• Assignment
From the first line to the last, copy the data exactly.

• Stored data
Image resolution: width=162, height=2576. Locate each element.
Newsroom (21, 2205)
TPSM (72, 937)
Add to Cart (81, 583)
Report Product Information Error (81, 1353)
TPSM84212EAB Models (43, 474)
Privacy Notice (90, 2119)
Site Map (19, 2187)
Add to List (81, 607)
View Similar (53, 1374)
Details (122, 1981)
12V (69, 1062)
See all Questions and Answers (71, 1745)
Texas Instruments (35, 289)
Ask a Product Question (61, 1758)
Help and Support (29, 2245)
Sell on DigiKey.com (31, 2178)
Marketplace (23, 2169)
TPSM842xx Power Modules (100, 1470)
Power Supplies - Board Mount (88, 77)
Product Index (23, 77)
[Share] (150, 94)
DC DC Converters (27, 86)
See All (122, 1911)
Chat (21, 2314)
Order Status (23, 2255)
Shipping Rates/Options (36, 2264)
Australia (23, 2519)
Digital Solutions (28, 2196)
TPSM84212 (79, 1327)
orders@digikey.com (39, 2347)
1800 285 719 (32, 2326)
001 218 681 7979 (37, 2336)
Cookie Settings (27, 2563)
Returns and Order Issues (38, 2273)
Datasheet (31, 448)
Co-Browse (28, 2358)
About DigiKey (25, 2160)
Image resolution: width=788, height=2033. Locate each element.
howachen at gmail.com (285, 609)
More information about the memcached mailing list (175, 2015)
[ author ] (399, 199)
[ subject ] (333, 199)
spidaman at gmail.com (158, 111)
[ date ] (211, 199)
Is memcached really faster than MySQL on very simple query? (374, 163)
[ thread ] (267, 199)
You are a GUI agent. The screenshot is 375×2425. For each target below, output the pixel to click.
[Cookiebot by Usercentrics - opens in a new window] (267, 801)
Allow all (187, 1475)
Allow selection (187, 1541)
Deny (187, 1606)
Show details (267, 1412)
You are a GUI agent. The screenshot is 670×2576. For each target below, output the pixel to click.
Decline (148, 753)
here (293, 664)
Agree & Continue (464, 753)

• Solution for this exercise
Image resolution: width=162, height=2576. Locate each element.
Newsroom (21, 2205)
TPSM (72, 937)
Add to Cart (81, 583)
Report Product Information Error (81, 1353)
TPSM84212EAB Models (43, 474)
Privacy Notice (90, 2119)
Site Map (19, 2187)
Add to List (81, 607)
View Similar (53, 1374)
Details (122, 1981)
12V (69, 1062)
See all Questions and Answers (71, 1745)
Texas Instruments (35, 289)
Ask a Product Question (61, 1758)
Help and Support (29, 2245)
Sell on DigiKey.com (31, 2178)
Marketplace (23, 2169)
TPSM842xx Power Modules (100, 1470)
Power Supplies - Board Mount (88, 77)
Product Index (23, 77)
[Share] (150, 94)
DC DC Converters (27, 86)
See All (122, 1911)
Chat (21, 2314)
Order Status (23, 2255)
Shipping Rates/Options (36, 2264)
Australia (23, 2519)
Digital Solutions (28, 2196)
TPSM84212 (79, 1327)
orders@digikey.com (39, 2347)
1800 285 719 (32, 2326)
001 218 681 7979 (37, 2336)
Cookie Settings (27, 2563)
Returns and Order Issues (38, 2273)
Datasheet (31, 448)
Co-Browse (28, 2358)
About DigiKey (25, 2160)
Image resolution: width=788, height=2033. Locate each element.
howachen at gmail.com (285, 609)
More information about the memcached mailing list (175, 2015)
[ author ] (399, 199)
[ subject ] (333, 199)
spidaman at gmail.com (158, 111)
[ date ] (211, 199)
Is memcached really faster than MySQL on very simple query? (374, 163)
[ thread ] (267, 199)
You are a GUI agent. The screenshot is 375×2425. For each target below, output the pixel to click.
[Cookiebot by Usercentrics - opens in a new window] (267, 801)
Allow all (187, 1475)
Allow selection (187, 1541)
Deny (187, 1606)
Show details (267, 1412)
You are a GUI agent. The screenshot is 670×2576. For each target below, output the pixel to click.
Decline (148, 753)
here (293, 664)
Agree & Continue (464, 753)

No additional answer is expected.